### Listed records:

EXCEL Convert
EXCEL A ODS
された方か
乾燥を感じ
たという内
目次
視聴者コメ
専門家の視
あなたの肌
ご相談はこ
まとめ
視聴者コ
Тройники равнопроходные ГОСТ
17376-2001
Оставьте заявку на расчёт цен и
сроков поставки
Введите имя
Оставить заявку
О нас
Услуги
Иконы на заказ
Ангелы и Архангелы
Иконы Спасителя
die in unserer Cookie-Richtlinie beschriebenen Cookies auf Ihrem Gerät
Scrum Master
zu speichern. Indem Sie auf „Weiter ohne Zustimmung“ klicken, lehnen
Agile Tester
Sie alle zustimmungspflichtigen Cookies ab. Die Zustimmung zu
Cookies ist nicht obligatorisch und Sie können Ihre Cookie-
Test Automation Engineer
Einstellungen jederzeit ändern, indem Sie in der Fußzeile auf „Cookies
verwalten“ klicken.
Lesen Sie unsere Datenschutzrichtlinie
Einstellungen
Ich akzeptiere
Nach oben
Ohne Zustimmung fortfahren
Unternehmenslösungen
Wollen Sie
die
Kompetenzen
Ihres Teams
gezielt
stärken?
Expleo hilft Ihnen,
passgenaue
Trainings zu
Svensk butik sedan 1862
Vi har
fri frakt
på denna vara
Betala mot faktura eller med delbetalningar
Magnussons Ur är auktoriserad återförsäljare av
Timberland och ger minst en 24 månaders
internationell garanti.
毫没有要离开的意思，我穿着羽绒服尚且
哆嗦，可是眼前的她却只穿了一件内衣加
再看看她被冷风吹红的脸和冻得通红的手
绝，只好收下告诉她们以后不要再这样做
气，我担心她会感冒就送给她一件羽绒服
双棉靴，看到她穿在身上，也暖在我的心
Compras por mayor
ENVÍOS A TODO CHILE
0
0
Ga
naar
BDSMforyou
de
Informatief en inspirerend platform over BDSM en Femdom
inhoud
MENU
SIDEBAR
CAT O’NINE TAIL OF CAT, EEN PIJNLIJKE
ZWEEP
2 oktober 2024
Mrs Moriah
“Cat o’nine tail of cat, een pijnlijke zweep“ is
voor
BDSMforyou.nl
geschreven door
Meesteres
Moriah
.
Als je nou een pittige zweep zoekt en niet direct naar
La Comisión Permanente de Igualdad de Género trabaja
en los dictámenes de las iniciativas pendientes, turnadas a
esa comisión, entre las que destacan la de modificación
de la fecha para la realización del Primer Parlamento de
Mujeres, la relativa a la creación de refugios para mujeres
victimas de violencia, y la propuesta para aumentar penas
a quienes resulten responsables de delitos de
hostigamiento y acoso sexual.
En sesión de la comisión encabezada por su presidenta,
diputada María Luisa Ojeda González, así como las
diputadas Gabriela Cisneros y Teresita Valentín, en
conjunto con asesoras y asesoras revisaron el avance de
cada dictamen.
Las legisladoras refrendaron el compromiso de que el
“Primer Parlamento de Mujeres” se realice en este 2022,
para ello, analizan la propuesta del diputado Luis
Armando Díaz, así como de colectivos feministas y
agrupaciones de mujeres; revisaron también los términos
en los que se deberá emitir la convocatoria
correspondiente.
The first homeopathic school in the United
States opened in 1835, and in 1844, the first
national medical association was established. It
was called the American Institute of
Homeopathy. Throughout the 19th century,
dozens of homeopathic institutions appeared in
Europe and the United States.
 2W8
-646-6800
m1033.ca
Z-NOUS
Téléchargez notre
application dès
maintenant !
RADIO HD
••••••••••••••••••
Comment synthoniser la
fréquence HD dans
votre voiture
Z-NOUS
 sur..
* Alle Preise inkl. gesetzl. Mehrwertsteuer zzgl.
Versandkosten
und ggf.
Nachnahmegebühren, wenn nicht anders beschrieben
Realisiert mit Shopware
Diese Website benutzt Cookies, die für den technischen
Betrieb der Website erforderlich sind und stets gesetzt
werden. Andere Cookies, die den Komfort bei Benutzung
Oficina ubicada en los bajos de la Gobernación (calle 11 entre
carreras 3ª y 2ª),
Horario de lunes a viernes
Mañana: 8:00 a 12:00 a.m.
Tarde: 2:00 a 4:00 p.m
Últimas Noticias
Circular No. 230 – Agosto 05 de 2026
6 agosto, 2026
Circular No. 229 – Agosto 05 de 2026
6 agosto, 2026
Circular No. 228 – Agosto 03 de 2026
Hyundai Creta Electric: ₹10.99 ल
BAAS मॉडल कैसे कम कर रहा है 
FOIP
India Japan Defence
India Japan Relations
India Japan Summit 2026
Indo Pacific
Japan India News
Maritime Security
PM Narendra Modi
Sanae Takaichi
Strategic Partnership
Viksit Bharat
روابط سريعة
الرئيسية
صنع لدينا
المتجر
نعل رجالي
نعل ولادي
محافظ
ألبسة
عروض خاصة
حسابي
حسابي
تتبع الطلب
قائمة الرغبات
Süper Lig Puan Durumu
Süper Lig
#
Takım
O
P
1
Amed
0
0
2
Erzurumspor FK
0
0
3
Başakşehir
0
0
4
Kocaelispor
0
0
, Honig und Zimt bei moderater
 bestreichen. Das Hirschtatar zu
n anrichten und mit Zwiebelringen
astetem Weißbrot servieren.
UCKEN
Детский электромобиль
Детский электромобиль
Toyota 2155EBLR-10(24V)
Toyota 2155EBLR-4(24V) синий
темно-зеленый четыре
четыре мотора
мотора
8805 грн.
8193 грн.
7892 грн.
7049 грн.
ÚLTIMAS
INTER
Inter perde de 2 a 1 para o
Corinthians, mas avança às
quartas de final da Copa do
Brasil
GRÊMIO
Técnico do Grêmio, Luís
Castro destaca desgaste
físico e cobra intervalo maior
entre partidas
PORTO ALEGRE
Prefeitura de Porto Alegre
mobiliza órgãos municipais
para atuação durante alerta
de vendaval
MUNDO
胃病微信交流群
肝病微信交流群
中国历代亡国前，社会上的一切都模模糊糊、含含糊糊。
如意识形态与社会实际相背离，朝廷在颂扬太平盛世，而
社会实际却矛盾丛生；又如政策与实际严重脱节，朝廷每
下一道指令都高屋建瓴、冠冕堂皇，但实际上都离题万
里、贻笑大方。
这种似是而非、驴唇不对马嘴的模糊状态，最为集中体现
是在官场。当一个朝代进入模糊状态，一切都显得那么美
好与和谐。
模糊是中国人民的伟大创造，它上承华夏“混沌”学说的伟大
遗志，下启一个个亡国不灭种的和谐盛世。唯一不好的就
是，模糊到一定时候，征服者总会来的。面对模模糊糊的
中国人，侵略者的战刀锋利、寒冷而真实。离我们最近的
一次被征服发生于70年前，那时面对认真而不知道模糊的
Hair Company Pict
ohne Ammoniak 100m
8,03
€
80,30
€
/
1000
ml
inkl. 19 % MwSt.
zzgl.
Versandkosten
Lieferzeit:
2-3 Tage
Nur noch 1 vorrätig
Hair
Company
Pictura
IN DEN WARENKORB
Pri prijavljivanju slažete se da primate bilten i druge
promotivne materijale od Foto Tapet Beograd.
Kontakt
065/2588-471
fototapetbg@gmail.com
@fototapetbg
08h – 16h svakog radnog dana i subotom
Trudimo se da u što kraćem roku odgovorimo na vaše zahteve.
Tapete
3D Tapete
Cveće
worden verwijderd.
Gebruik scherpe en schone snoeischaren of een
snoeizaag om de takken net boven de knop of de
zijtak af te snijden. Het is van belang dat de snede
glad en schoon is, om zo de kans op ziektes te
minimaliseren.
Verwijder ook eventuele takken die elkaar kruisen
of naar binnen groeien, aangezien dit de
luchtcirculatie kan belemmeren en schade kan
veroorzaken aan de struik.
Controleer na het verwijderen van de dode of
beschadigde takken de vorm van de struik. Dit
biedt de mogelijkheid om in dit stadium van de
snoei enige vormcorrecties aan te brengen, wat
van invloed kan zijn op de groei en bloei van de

### What you need to do:
Among the entries above, locate the lines containing "遗志，下启一个个亡国不灭种的和谐盛世。唯一不好的就" and "IN DEN WARENKORB", and transcribe exactly those two lines and all lines between.

### Answer to the exercise:
遗志，下启一个个亡国不灭种的和谐盛世。唯一不好的就
是，模糊到一定时候，征服者总会来的。面对模模糊糊的
中国人，侵略者的战刀锋利、寒冷而真实。离我们最近的
一次被征服发生于70年前，那时面对认真而不知道模糊的
Hair Company Pict
ohne Ammoniak 100m
8,03
€
80,30
€
/
1000
ml
inkl. 19 % MwSt.
zzgl.
Versandkosten
Lieferzeit:
2-3 Tage
Nur noch 1 vorrätig
Hair
Company
Pictura
IN DEN WARENKORB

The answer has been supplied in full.